═════ Supplied material ═════
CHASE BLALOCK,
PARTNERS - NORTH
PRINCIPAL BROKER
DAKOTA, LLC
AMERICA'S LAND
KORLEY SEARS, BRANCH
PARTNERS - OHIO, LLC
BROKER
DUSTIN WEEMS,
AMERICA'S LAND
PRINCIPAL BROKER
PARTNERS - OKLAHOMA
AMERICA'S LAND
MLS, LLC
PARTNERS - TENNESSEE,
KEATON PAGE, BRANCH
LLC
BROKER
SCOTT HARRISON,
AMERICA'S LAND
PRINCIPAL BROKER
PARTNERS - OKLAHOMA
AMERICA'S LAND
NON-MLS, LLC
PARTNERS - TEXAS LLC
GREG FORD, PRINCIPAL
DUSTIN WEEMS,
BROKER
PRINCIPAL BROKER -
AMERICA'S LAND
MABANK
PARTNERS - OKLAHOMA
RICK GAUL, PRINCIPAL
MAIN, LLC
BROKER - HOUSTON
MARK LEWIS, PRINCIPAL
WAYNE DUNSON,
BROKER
═════
What is expected: Please return a copy of each line in the entries that has the string "BRANCH".

Answer box:
KORLEY SEARS, BRANCH
KEATON PAGE, BRANCH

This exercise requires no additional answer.